Let's analyze the torques about the point where the tire contacts the ground. Since the force applied by the man's hands is directed vertically upwards, it does not create any torque relative to this point. Therefore, the only torque acting on the wheelbarrow is due to the weight of the load.

Design 1:
In this design, the load chamber is positioned closer to the wheel, resulting in a shorter lever arm for the load torque. Let's denote the distance from the point where the tire contacts the ground to the center of mass of the load chamber as d1. The lever arm for the weight of the load is then d1.

To maintain equilibrium, the torque created by the load must be balanced by the torque created by the force at the handles. Let's denote the magnitude of the man's force as F1.

The torque due to the load is given by the product of the weight of the load (WL) and the lever arm (d1):

Torque_load = WL * d1

Since the wheelbarrow is in equilibrium, the torque due to the man's force must be equal and opposite:

Torque_man = - F1 * L1

where L1 is the distance from the point where the tire contacts the ground to the point where the man's force is applied vertically upwards.

Since the sum of the torques must be zero, we have:

Torque_load + Torque_man = 0
WL * d1 - F1 * L1 = 0

From this equation, we can solve for F1:

F1 = (WL * d1) / L1

Design 2:
In this design, the load chamber is positioned further away from the wheel, resulting in a longer lever arm for the load torque.
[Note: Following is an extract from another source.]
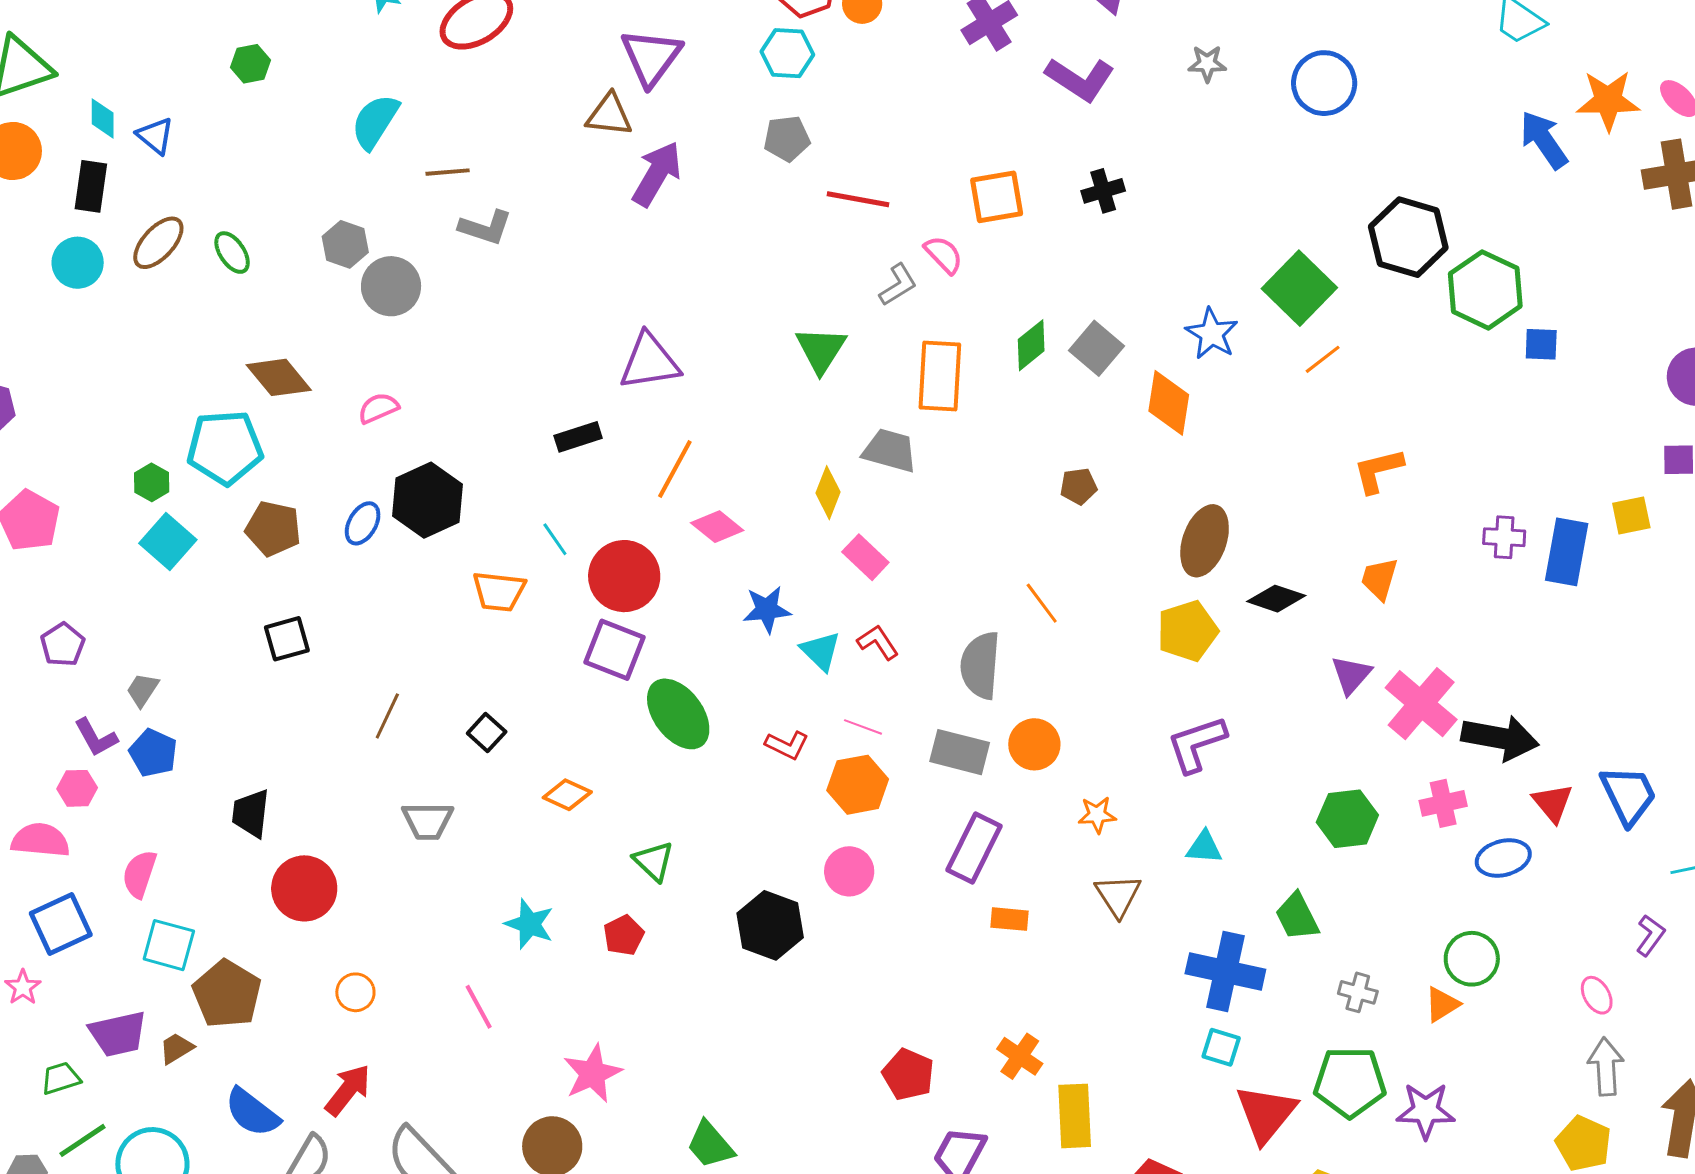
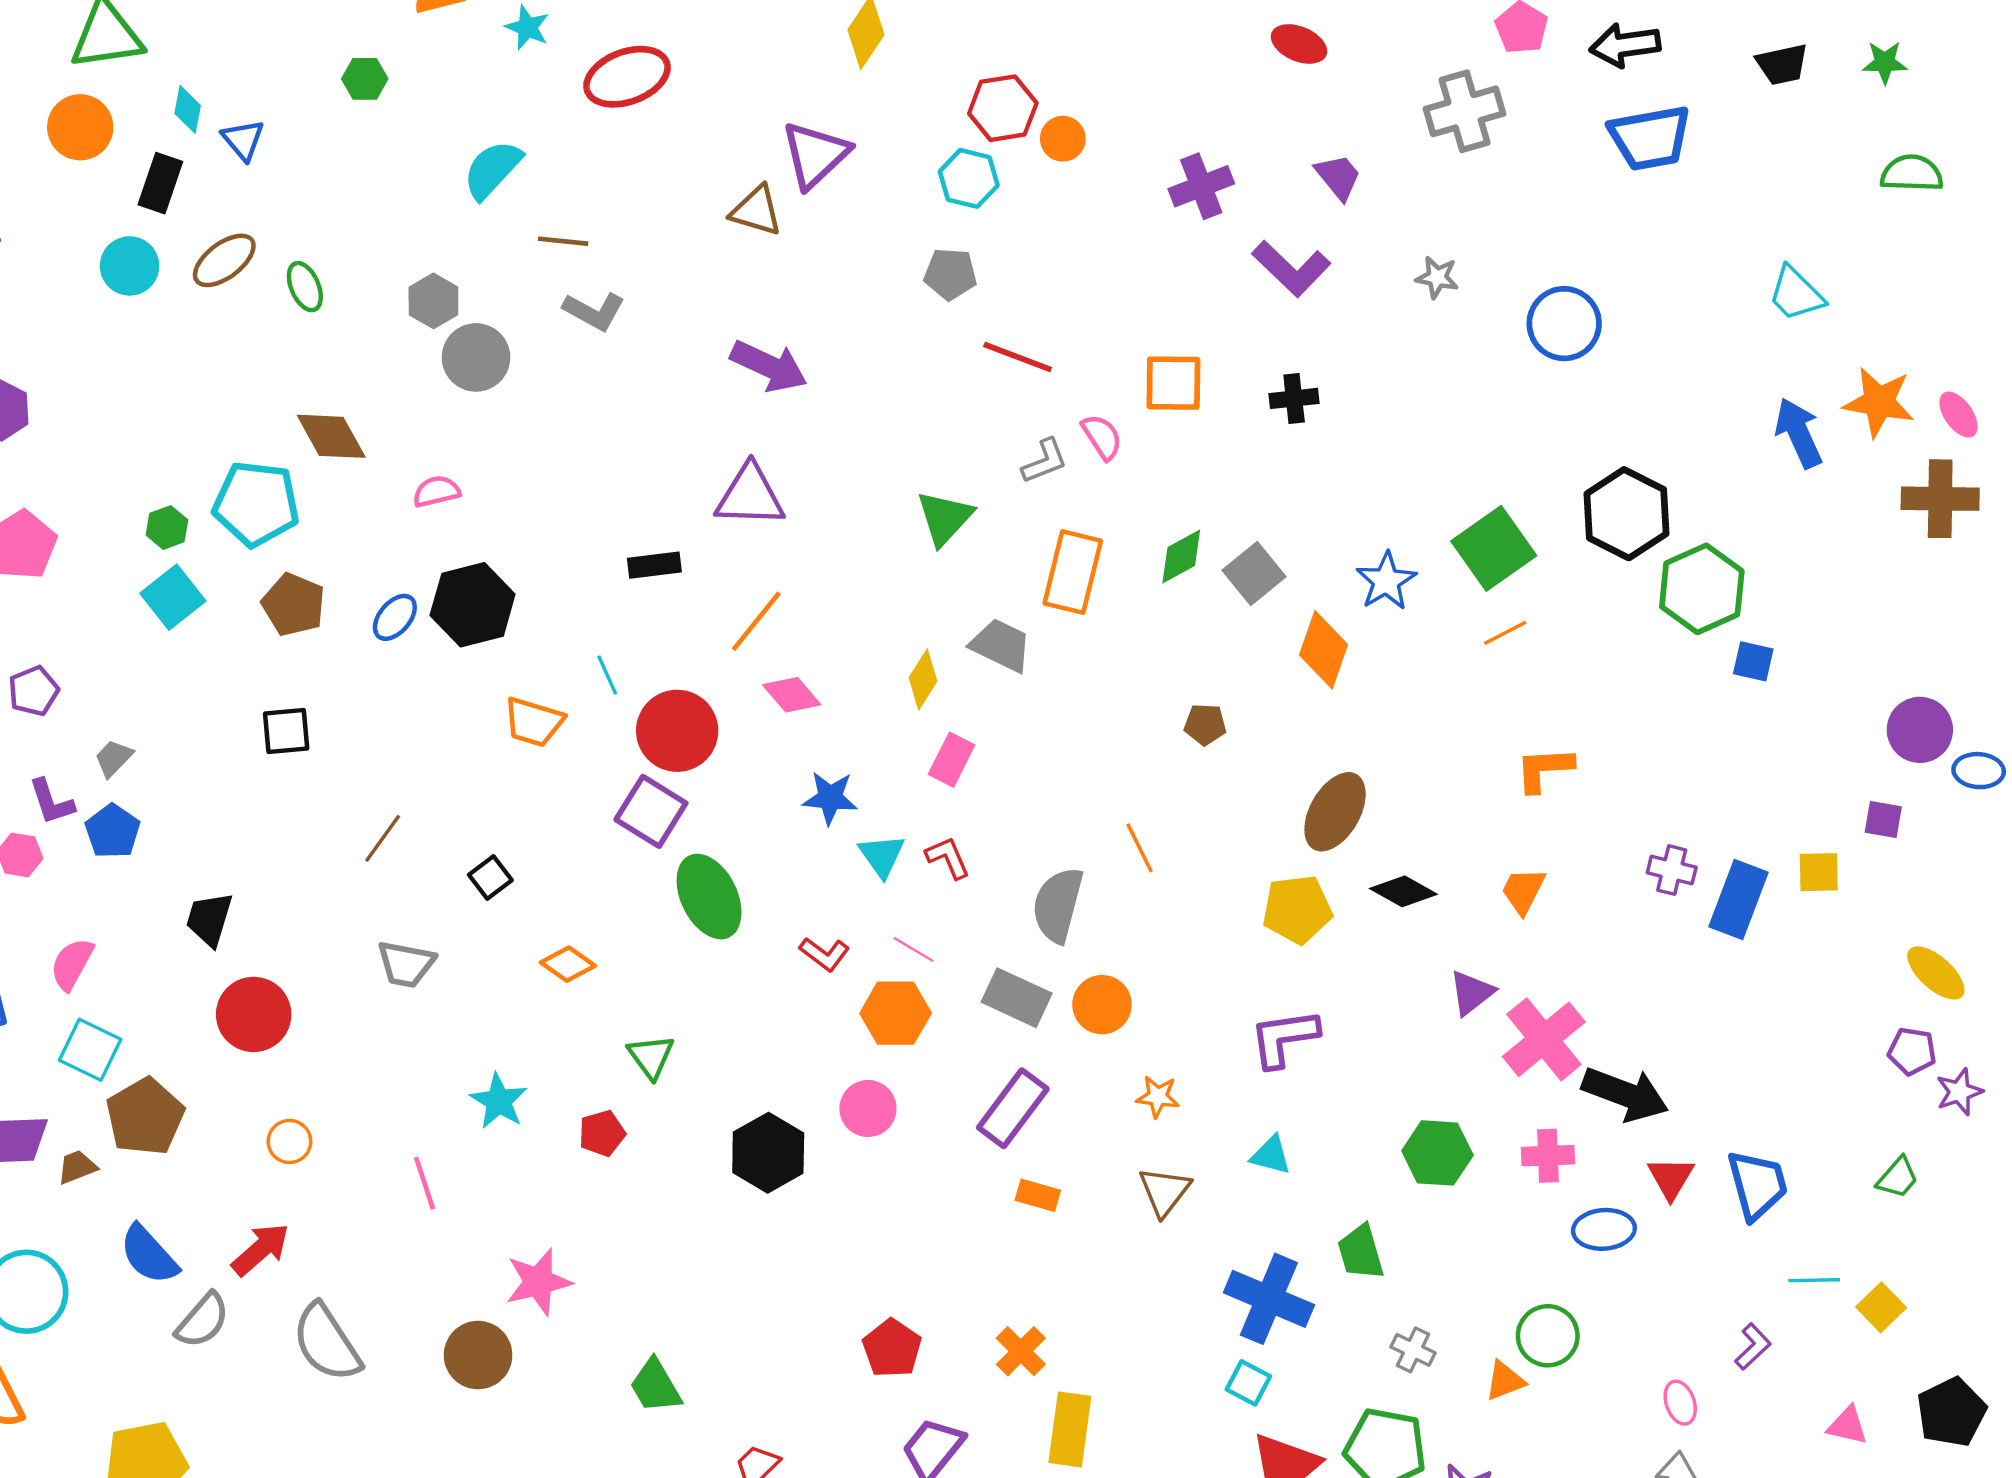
purple arrow: (657, 174) -> (769, 366), moved, turned 74
pink rectangle: (865, 557) -> (952, 760), turned 63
Let's denote the distance from the point where the tire contacts the ground to the center of mass of the load chamber as d2. The lever arm for the weight of the load is then d2.

Similar to design 1, let's denote the magnitude of the man's force as F2.

Using the same equilibrium condition, we have:

Torque_load = WL * d2
Torque_man = - F2 * L2

where L2 is the distance from the point where the tire contacts the ground to the point where the man's force is applied vertically upwards.

Again, using the condition that the sum of the torques is zero, we have:

Torque_load + Torque_man = 0
WL * d2 - F2 * L2 = 0

From this equation, we can solve for F2:

F2 = (WL * d2) / L2

By plugging in the given values for WL, d1, d2, L1, and L2, we can calculate the magnitudes of the man's force for both designs.